In all the medical reports, we’d called it a state of partial darkness. How long had it been? Sixteen hours, twenty-four since exposure. I felt barely visible. I felt feverish, and I could recall a certain noxious odor flirting with the back of my throat.
“It lives in the meat, starved and sexless.”

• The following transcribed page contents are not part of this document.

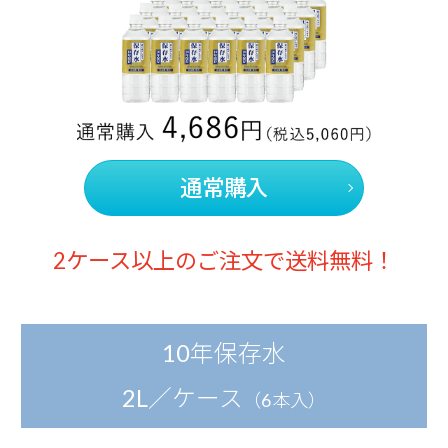
通常購入
2ケース以上のご注文で送料無料！
10年保存水
2L／ケース
（6本入）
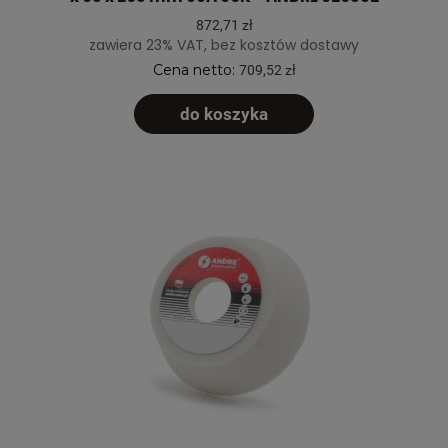
872,71 zł
zawiera 23% VAT, bez kosztów dostawy
Cena netto:
709,52 zł
do koszyka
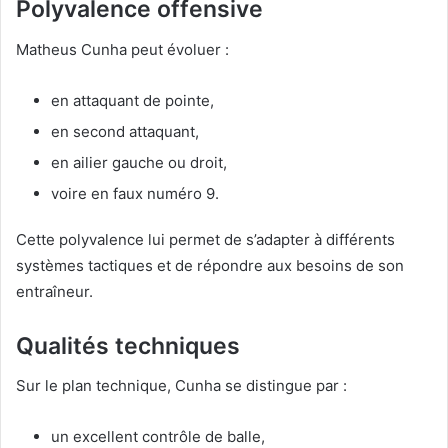
Polyvalence offensive
Matheus Cunha peut évoluer :
en attaquant de pointe,
en second attaquant,
en ailier gauche ou droit,
voire en faux numéro 9.
Cette polyvalence lui permet de s’adapter à différents
systèmes tactiques et de répondre aux besoins de son
entraîneur.
Qualités techniques
Sur le plan technique, Cunha se distingue par :
un excellent contrôle de balle,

That was all the text message said this time. I figured it was someone I knew who’d sent it to me, someone with imagination and skill. A rebel, a fanatic, an accuser, not like the others, the ones who’d wigged out and fled the cubicles when the flies breached the room. It was chaos, all the screaming and gnawing and fat chunks slapping against flat surfaces, but I didn’t panic, of course. Not me. I’m less theatrical, more academic. I’ve always fed on putrification and agony. I was a product of apathy, all formaldehyde and grey slagging skin. I could feel it, just behind my eyes. THE SPIKE FEEDS THE PAIN … I knew this from the trials. We’d switched to solar, dosed the bottles too high. There were side effects: gruesome mathematics and irreversible equations.
“It LIVES in the MEAT.”
My mouth started to water. I wish they’d stop texting me. I didn’t create the problem, and I certainly can’t fix it. Nobody can.
IT LIVES IN THE MEAT.
The meat off your bones, I will eat.